Aさん「それをふと見てしまって…そしたら女性の名前があって、そこにハートマークがいっぱいで…」

私「そうだったんですね」

Aさん「すぐに消えてしまったから、それ以上のことはわからないんですが…今はかなり気になってきて…」

私「そうか…今はかなり気になっていらっしゃるんですね」

Aさん「そうなんです。かなり気になります…考えないでおこうと思うのですが、やっぱり気になるんです」

私「そうなんですね。考えないでおこうと思うけど、やっぱり気になるんですね」

と架空のお話しですが、こんな感じです。

「気になる」というところに焦点をあてましたが、その「気になる」もどのように気になるのかが移り変わっていることに気付かれましたか?

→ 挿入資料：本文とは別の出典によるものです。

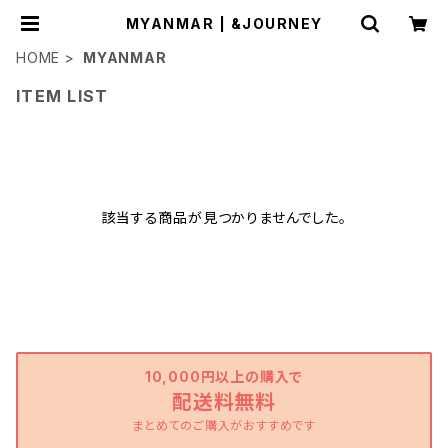
MYANMAR | &JOURNEY
HOME
MYANMAR
ITEM LIST
該当する商品が見つかりませんでした。
10,000円以上の購入で
配送料無料
まとめてのご購入がおすすめです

「少し気になる」→「かなり気になる」→「やっぱり気になる」

というように。

Aさんの気持ちが出ているところを、ただそのままくり返しています。
事柄はくり返さないんですね。
これが傾聴の聴き方の気持ちをくり返すというところです。

もしこれが友達同士の会話なら

Aさん「夫に他の女性がいるのかもしれない…というのは以前からなんとなく感じていて少し気になってたんだよね」

Bさん「え?なんで他に女性がいると思ったの?」

Aさん「最近帰りは遅いし、お金の使い方も派手になってきていて…
そんな時にたまたま夫がひどく酔って帰って来て…スマホのLINEをそのままにして寝てしまったのよ」

Bさん「帰り遅いのは残業なんじゃないの?お金の使い方が派手だなんて、いっぱいもらってていいわよね!うちなんか派手に使うお金なんてないわよ!スマホそのまま寝ちゃうなんて…ダンナさんドジだねー」

Aさん「すぐに消えてしまったから、それ以上のことはわからないんだけど…今はかなり気になってきてね…」

Bさん「全部見なくてよかったじゃん!よくある話だよねー。この間Cさんのとこでもさ…」

というような会話になることがありますよね。
こちらも架空のお話ですが。

こちらはAさんが言った事柄(事実)にフォーカスしているのが伝わりますでしょうか。

前回の記事に書いた「傾聴」と「一般的な会話」の違いとも同じですね。
上が「傾聴」の聴き方で「気持ち」をくり返す。
下が「一般的な会話」の聴き方で「事柄」に反応する。
この違いがあるのです。

まとめ

傾聴は気持ちにフォーカスして、話し手の方の気持ちをくり返します。
「気持ち」というのは、その方が事柄に対して感じていること。

これが気持ちだなとわかりやすい「形容詞」ももちろんくり返しますが
(嬉しい、楽しい、悲しい、辛いなど)
それだけではなく、その方の感じ方に現れている意味や価値も気持ちです。
今回の例では
「少し気になる」→「かなり気になる」→「やっぱり気になる」
というところになりますね。

よかったら一度、この人の気持ちはどれだろうという視点で傾聴の練習をしてみてくださいね。